Margaret: I didn't, and I think that's the thing that was so interesting. I would type into Google the questions that I had like, "How do kids learn sight words?" I would get a whole bunch of strategies back, like flashcards and bingo and play this and play that with them, all of the strategies that were familiar to me from balanced literacy trainings.
But it wasn't until I started typing into Google the right terminology to find out the information that I needed, that I was actually able to start finding scientific articles that were describing what happens as the brain is processing the letters on the page. I had to get out of teacher publications and into publications that were designed for other fields. It meant reading a lot of stuff that was over my head.
I remember there was this one time I was reading this Seidenberg and McClelland article. I was like, "I can't even pronounce some of the words in here," like saccade, what is that?
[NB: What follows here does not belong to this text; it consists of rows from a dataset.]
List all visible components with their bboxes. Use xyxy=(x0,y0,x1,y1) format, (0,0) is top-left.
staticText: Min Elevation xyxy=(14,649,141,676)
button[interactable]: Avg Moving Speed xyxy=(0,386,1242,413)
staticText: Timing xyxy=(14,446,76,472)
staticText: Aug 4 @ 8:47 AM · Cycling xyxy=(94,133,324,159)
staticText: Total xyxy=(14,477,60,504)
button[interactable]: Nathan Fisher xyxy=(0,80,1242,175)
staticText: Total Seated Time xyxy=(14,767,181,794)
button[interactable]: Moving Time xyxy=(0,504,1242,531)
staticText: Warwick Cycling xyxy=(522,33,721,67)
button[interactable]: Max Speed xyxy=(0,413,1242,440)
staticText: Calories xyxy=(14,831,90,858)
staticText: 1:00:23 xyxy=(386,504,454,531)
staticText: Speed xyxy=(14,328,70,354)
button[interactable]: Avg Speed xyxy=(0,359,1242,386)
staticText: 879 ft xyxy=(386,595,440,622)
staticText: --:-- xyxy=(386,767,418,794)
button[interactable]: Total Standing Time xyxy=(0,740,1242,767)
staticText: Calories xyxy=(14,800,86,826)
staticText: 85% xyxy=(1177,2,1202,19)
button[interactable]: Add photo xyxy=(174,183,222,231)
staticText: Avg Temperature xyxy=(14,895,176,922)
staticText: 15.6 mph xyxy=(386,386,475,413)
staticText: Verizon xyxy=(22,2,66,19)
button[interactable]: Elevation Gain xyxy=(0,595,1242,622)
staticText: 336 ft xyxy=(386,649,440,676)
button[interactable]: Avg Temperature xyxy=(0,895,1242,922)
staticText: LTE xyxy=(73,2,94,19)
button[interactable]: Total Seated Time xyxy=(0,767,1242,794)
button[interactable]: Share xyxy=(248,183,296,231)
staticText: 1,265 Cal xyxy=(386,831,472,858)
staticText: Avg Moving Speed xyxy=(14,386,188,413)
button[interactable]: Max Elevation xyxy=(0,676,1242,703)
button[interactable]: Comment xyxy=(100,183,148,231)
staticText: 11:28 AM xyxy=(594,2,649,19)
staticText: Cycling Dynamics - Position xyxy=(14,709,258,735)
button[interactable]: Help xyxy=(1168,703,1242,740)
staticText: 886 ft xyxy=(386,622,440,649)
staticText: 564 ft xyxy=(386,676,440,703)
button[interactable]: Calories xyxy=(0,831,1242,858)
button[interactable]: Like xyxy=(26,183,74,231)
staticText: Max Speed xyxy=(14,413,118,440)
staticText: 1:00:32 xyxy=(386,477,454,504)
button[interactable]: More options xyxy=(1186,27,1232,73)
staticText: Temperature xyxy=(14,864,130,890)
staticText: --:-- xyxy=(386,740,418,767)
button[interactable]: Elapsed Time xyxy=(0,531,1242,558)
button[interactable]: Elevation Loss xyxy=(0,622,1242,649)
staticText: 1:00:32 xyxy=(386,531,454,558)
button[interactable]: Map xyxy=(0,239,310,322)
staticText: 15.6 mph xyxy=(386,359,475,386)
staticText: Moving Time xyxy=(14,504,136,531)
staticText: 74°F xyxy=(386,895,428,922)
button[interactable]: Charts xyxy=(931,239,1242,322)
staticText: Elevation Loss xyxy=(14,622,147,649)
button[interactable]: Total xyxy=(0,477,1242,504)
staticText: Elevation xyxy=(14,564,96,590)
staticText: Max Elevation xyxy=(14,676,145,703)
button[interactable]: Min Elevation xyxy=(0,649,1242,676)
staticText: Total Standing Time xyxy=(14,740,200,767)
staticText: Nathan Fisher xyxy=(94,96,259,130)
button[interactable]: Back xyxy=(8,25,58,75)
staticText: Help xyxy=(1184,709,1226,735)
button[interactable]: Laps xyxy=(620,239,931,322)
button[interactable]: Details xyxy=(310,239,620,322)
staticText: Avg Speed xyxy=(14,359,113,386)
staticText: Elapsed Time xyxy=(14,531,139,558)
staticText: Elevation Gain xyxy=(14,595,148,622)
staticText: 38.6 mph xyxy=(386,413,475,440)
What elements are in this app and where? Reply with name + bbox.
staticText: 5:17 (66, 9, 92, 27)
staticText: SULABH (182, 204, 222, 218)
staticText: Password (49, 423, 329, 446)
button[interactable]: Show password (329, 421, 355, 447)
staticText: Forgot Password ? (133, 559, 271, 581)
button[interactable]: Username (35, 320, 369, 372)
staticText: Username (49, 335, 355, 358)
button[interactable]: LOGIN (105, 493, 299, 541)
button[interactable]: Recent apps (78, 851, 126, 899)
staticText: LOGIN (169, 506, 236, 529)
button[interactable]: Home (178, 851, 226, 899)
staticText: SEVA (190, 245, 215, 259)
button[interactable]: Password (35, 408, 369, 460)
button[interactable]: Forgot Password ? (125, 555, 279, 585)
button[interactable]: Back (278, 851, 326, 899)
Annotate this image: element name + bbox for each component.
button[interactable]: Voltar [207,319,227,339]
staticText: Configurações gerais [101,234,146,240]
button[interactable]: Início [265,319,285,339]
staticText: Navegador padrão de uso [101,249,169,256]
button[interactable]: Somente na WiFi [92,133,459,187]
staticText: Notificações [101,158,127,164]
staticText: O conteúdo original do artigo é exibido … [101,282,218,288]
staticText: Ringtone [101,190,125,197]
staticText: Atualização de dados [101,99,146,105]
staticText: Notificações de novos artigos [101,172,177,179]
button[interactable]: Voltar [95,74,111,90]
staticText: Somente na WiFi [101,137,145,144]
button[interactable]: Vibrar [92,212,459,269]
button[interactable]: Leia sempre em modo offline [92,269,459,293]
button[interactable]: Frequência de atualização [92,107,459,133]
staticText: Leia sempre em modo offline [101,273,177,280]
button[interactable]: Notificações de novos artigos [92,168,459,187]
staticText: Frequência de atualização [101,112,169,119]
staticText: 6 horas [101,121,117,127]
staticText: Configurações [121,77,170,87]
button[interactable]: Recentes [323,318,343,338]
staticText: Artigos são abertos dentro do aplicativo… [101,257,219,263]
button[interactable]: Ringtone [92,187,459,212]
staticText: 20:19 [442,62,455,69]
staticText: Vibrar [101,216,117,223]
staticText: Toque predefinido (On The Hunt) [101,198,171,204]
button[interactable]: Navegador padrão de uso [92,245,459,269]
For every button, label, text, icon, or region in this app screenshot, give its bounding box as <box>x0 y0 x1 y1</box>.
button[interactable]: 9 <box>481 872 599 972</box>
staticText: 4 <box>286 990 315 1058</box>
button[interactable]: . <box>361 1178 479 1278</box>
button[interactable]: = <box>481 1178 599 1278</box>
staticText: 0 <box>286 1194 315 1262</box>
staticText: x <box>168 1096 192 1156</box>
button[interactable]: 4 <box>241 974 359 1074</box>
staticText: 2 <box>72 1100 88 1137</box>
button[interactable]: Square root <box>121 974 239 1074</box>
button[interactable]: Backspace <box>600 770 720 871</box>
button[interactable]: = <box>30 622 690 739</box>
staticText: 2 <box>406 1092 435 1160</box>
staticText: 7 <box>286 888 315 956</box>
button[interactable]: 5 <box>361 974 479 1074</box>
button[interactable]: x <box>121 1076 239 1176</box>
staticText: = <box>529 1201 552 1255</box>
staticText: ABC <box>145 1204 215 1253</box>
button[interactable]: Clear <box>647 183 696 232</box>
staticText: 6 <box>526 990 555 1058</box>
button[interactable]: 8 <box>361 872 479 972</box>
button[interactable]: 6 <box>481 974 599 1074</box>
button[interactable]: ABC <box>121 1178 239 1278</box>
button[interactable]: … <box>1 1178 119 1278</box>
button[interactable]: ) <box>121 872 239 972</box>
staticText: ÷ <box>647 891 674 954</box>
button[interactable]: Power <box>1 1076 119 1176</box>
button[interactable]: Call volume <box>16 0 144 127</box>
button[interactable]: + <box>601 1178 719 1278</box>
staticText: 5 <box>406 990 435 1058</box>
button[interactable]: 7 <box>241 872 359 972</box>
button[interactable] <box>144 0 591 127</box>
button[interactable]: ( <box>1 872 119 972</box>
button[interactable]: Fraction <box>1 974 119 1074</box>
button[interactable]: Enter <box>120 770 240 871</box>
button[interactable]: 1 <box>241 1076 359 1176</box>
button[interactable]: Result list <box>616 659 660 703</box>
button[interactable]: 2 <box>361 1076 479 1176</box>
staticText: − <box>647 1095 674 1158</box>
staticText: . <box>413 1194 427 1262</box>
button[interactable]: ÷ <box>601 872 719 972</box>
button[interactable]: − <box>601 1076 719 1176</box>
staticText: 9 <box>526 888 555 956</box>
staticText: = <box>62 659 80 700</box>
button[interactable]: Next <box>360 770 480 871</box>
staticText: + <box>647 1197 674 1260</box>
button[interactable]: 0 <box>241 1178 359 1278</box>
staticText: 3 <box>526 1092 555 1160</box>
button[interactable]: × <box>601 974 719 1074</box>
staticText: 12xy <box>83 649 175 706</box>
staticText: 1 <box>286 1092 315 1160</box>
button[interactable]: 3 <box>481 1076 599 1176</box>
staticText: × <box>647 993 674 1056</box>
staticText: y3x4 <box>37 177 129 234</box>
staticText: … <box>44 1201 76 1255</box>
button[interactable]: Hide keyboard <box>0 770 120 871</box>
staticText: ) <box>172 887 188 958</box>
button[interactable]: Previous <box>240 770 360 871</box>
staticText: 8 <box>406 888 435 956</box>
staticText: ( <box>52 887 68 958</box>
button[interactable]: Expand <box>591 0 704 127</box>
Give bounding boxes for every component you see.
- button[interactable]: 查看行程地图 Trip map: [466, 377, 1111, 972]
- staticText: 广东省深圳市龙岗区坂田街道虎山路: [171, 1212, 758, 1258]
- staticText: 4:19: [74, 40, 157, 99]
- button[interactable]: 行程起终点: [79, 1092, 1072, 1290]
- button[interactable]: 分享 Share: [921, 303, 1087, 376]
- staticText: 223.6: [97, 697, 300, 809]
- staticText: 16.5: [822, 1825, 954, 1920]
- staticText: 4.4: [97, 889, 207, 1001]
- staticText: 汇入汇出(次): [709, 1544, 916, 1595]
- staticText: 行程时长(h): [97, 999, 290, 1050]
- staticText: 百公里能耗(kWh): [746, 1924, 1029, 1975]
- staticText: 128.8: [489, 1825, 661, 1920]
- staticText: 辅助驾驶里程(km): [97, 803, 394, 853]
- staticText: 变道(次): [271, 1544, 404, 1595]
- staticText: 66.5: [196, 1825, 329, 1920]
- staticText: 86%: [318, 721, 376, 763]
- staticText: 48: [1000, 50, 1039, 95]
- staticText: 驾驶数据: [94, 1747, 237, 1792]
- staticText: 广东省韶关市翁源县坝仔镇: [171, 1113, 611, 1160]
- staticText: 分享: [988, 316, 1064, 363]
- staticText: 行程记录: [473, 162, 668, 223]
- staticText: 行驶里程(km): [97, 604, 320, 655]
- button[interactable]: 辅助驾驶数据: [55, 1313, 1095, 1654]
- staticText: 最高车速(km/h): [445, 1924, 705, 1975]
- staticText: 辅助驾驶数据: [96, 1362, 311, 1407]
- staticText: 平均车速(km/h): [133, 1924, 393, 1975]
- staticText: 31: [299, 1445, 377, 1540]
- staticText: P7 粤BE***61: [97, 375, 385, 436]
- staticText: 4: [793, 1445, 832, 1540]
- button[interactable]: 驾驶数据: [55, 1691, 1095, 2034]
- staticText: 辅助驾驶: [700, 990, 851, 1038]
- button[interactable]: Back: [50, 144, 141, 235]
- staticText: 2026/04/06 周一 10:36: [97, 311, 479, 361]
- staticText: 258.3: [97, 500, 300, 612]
And so, yeah, it was a lot of long nights reading a lot of stuff and feeling dumb. Also feeling like I was just in awe of the amount of information that I didn't know that was known by other people.
I really needed to learn quickly how to read a study, how to understand basic terminology that they were using, how to use ... I can't even think of all of the questions that I ended up asking as a result of realizing I was in over my head, but it was a lot.
Anna: Was there a specific book or something that helped turn the page for you a little bit?
Margaret: The moment that stands out most clearly to me was that I had been starting to make sense of the infighting amongst the authors that I was reading. I made myself a Venn diagram and I was like, "Here are some people in this camp. Here are some people in this camp. Some people are liked by both of them. What's going on here?"
I started to realize, "Oh, this is seeming like a reading war that's happening. I've heard about the reading wars. They were settled many, many decades ago. Why is it that history is repeating itself in this way?"
I remember reading the article "Whole-Language High Jinks" by Dr. Mills, and she had a chart in there that was preparing the scientifically-based reading research approach, SBRR, with whole language derivatives. When I saw that, I think that was the first moment that I realized that balanced literacy was actually rooted in whole language. I had thought if it's got phonics in it, there's no way it can be whole language.
Anna: I know.
Margaret: But to see it there, I was looking at it and I was like, "Everything I know is in this one category that is a derivative from whole language, and there's this other approach that I really need to learn a lot about really fast."
Anna: That's really interesting that you say that, because I know for a long time I just dismissed criticisms, because like, "I'm not whole language. I don't do memorizing whole words."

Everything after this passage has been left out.